Word Count: 955
Washington was nowhere near as quiet as New York. American and British troops survived there, and thousands of people had managed to escape the virus’ long reach.
Washington was in a strange state of panic and discord, yet it was one of the least affected cities in the United States of America, thanks to the extra troops posted around the area.
When the British troop arrived, they were pleasantly surprised, in contrast to how their brothers in New York were feeling. All they had to do was round up survivors, make a safe place for them to stay and keep it safe.
The president had taken people into the White House already, and slowly, more were being moved in. There were tents on the lawns, a few cars had been rolled in and there was a distinct air of hope around the place. IT was as though being inside the grounds of the White House made them invincible in their minds. Local people offered up their own generators to help keep the building running.
At first it was a novelty, living so closely with hundreds of others, especially living with their president among them. Not everyone was so lucky, after all; most people were living in camps set up in office blocks nearby.
Still, the overall feel of the area was relatively positive. The army were there, the president himself was safe, and so were they. They enjoyed a steady supply of electricity, and while they could only enjoy reruns of TV shows that people had on DVD, or films they had already seen, they had prefect reason to believe that there would be new movies emerging soon enough; they were safe, this disease thing would just blow over – of course it would be horrible, millions would die, but they would be alive – and they could begin to rebuild.
The army forces that patrolled the areas where survivors lived kept up their morals by competing and keeping tallies of how many infected they shot a day. They were beyond the moral quibbles of whether these infected people really were people anymore. As far as they were concerned, they were a threat and had to be taken out. If they still had a shred of humanity inside of those rotting bodies of theirs, they would surely understand why their lives had to come to an end. In turn, the army also kept up the moral of the survivors – more and more were joining them every day, some from other states. It helped that as soon as there was a quiet enough moment, they dragged away the bodies and burnt them. There might have been a lingering smell of charred flesh over the district, but the view, at least, was clear.

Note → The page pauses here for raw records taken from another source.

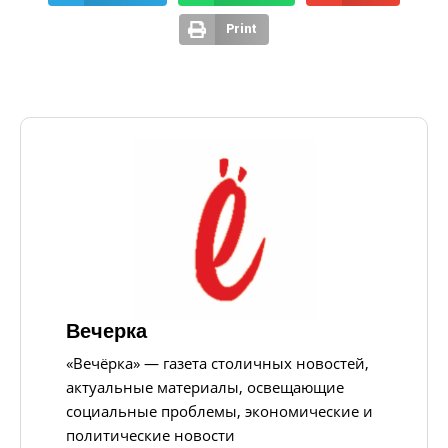
Print
Вечерка
«Вечёрка» — газета столичных новостей,
актуальные материалы, освещающие
социальные проблемы, экономические и
политические новости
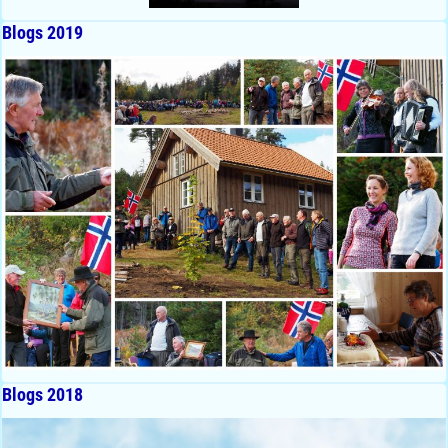
Blogs 2019
Blogs 2018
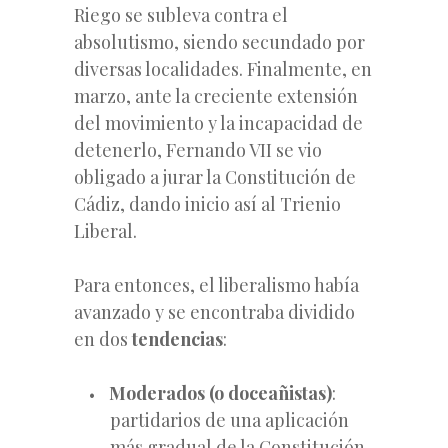
Riego se subleva contra el
absolutismo, siendo secundado por
diversas localidades. Finalmente, en
marzo, ante la creciente extensión
del movimiento y la incapacidad de
detenerlo, Fernando VII se vio
obligado a jurar la Constitución de
Cádiz, dando inicio así al Trienio
Liberal.
Para entonces, el liberalismo había
avanzado y se encontraba dividido
en dos
tendencias
:
Moderados (o doceañistas)
:
partidarios de una aplicación
más gradual de la Constitución,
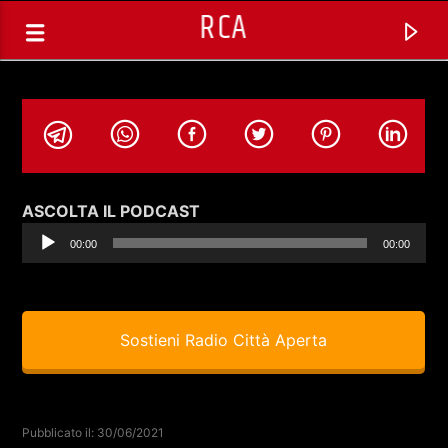
RCA
Audio
ASCOLTA IL PODCAST
Player
00:00
00:00
Sostieni Radio Città Aperta
TRACCIA CORRENTE
SELEZIONI MUSICALI
Pubblicato il: 30/06/2021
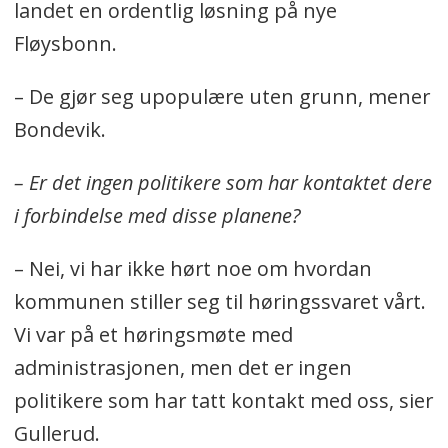
landet en ordentlig løsning på nye
Fløysbonn.
– De gjør seg upopulære uten grunn, mener
Bondevik.
– Er det ingen politikere som har kontaktet dere
i forbindelse med disse planene?
– Nei, vi har ikke hørt noe om hvordan
kommunen stiller seg til høringssvaret vårt.
Vi var på et høringsmøte med
administrasjonen, men det er ingen
politikere som har tatt kontakt med oss, sier
Gullerud.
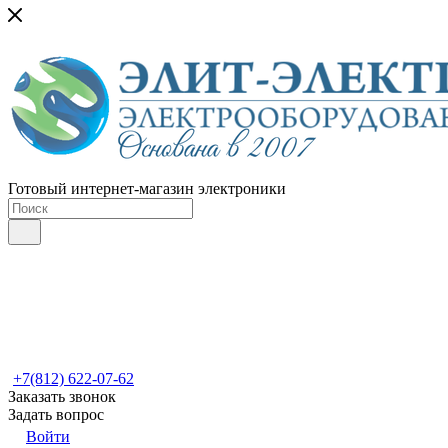
Готовый интернет-магазин электроники
+7(812) 622-07-62
Заказать звонок
Задать вопрос
Войти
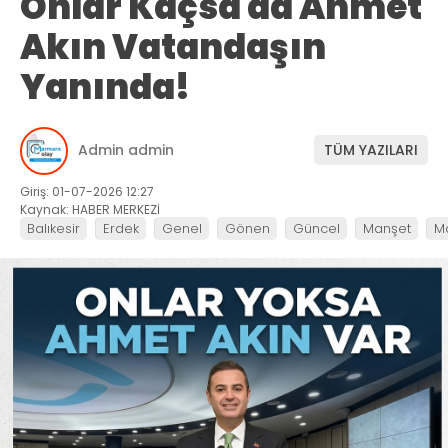
Onlar Kaçsa da Ahmet
Akın Vatandaşın
Yanında!
Admin admin
TÜM YAZILARI
Giriş: 01-07-2026 12:27
Kaynak: HABER MERKEZİ
Balıkesir
Erdek
Genel
Gönen
Güncel
Manşet
M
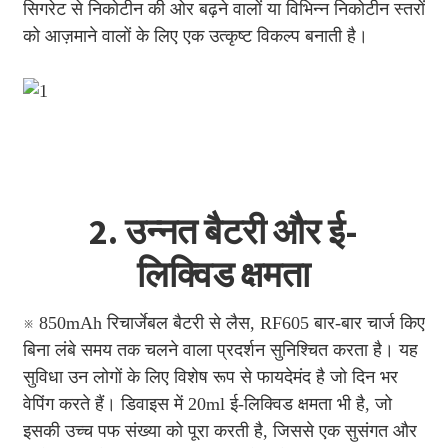
सिगरेट से निकोटीन की ओर बढ़ने वालों या विभिन्न निकोटीन स्तरों
को आज़माने वालों के लिए एक उत्कृष्ट विकल्प बनाती है।
2. उन्नत बैटरी और ई-
लिक्विड क्षमता
※ 850mAh रिचार्जेबल बैटरी से लैस, RF605 बार-बार चार्ज किए
बिना लंबे समय तक चलने वाला प्रदर्शन सुनिश्चित करता है। यह
सुविधा उन लोगों के लिए विशेष रूप से फायदेमंद है जो दिन भर
वेपिंग करते हैं। डिवाइस में 20ml ई-लिक्विड क्षमता भी है, जो
इसकी उच्च पफ संख्या को पूरा करती है, जिससे एक सुसंगत और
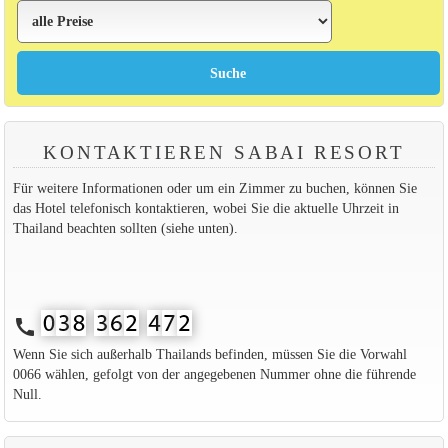
KONTAKTIEREN SABAI RESORT
Für weitere Informationen oder um ein Zimmer zu buchen, können Sie
das Hotel telefonisch kontaktieren, wobei Sie die aktuelle Uhrzeit in
Thailand beachten sollten (siehe unten).
call
Wenn Sie sich außerhalb Thailands befinden, müssen Sie die Vorwahl
0066 wählen, gefolgt von der angegebenen Nummer ohne die führende
Null.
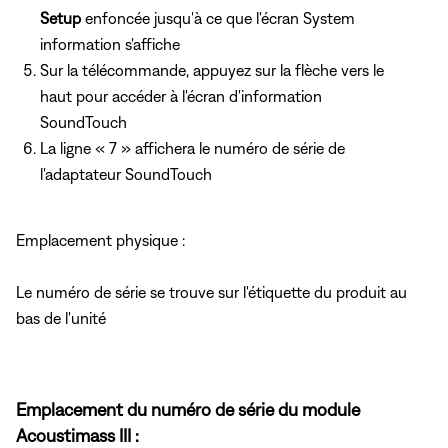
Setup
enfoncée jusqu'à ce que l'écran System
information s'affiche
Sur la télécommande, appuyez sur la flèche vers le
haut pour accéder à l'écran d'information
SoundTouch
La ligne « 7 » affichera le numéro de série de
l'adaptateur SoundTouch
Emplacement physique :
Le numéro de série se trouve sur l'étiquette du produit au
bas de l'unité
Emplacement du numéro de série du module
Acoustimass III :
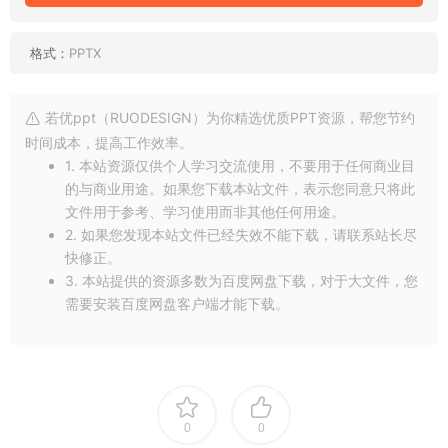
格式：
PPTX
若优ppt（RUODESIGN）为你精选优质PPT资源，帮您节约
时间成本，提高工作效率。
1. 本站资源仅供个人学习交流使用，不要用于任何商业目
的与商业用途。如果您下载本站文件，表示您同意只将此
文件用于参考、学习使用而非其他任何用途。
2. 如果您发现本站文件已经失效不能下载，请联系站长尽
快修正。
3. 本站提供的资源多数为百度网盘下载，对于大文件，您
需要安装百度网盘客户端才能下载。
0
0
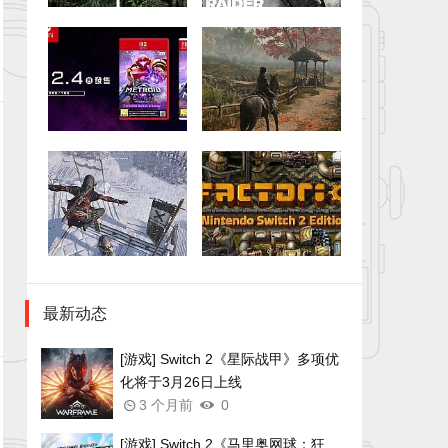
最新动态
[游戏] Switch 2《星际战甲》多项优
化将于3月26日上线
3 个月前
0
[游戏] Switch 2《马里奥网球：狂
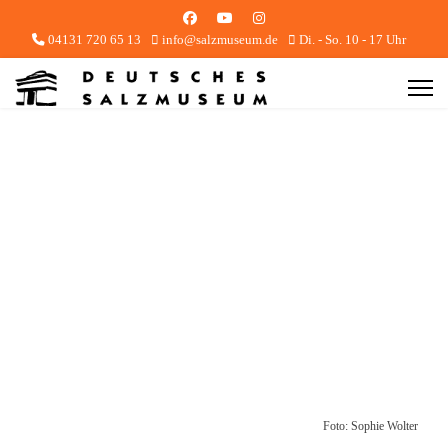
04131 720 65 13
info@salzmuseum.de
Di. - So. 10 - 17 Uhr
Foto: Sophie Wolter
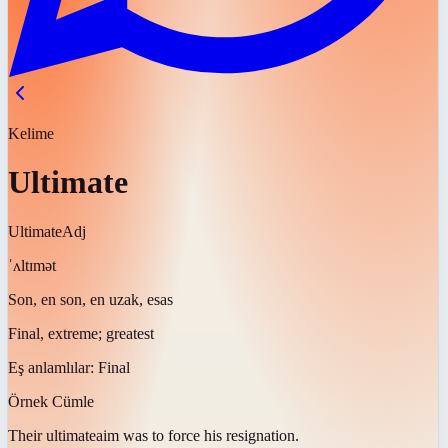
Kelime
Ultimate
Ultimate
Adj
ˈʌltɪmət
Son, en son, en uzak, esas
Final, extreme; greatest
Eş anlamlılar:
Final
Örnek Cümle
Their
ultimate
aim was to force his resignation.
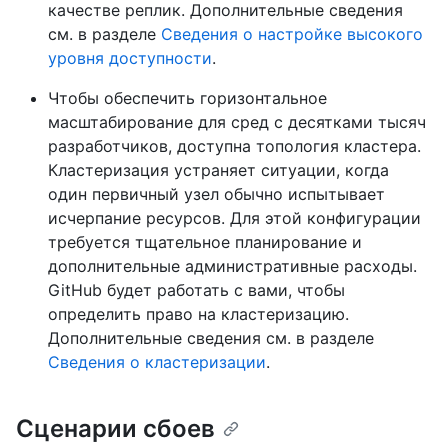
качестве реплик. Дополнительные сведения
см. в разделе
Сведения о настройке высокого
уровня доступности
.
Чтобы обеспечить горизонтальное
масштабирование для сред с десятками тысяч
разработчиков, доступна топология кластера.
Кластеризация устраняет ситуации, когда
один первичный узел обычно испытывает
исчерпание ресурсов. Для этой конфигурации
требуется тщательное планирование и
дополнительные административные расходы.
GitHub будет работать с вами, чтобы
определить право на кластеризацию.
Дополнительные сведения см. в разделе
Сведения о кластеризации
.
Сценарии сбоев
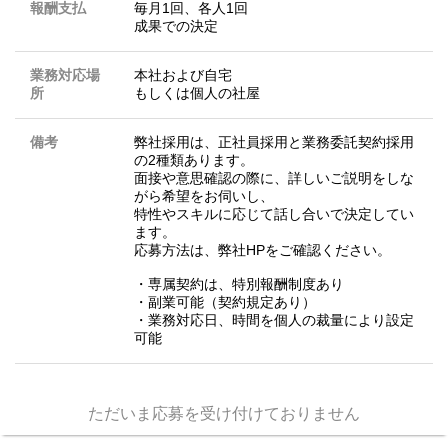
報酬支払
毎月1回、各人1回
成果での決定
業務対応場
本社および自宅
所
もしくは個人の社屋
備考
弊社採用は、正社員採用と業務委託契約採用
の2種類あります。
面接や意思確認の際に、詳しいご説明をしな
がら希望をお伺いし、
特性やスキルに応じて話し合いで決定してい
ます。
応募方法は、弊社HPをご確認ください。
・専属契約は、特別報酬制度あり
・副業可能（契約規定あり）
・業務対応日、時間を個人の裁量により設定
可能
ただいま応募を受け付けておりません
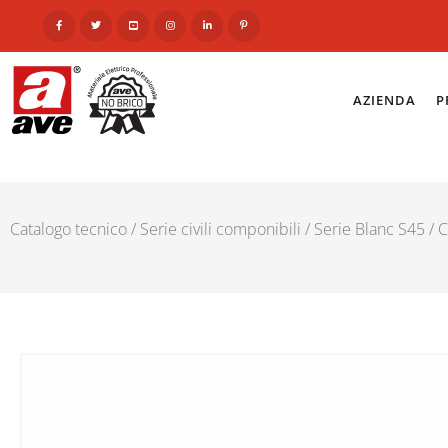
AZIENDA
P
Catalogo tecnico
/
Serie civili componibili
/
Serie Blanc S45
/
C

Not that many people minded the smell too much. It meant that whatever those things were couldn’t come back yet again and make another attempt on their lives. Some complained, of course. Some people complained that they had no internet or had limited heating and hot water. These were the people that had never been without before. They didn’t last long before someone told them to – or made them –shut up.
There were a handful of suicides, even within the camp, however. Not everyone kept an upbeat view on their situation. Not everyone could see an end to this.
For these people, vigils were held all over the camps. The president stood on the doorsteps of the White House and spoke a few words in their honor, praising them for making it as far as they did, praying for the living to keep up their strength and hope.
It had been fifteen days since the outbreak spread across the country like wildfire, ten since the camps were set up. Vaccine tests had already failed in most places. There was a small one just outside the camps, but progress was incredibly slow.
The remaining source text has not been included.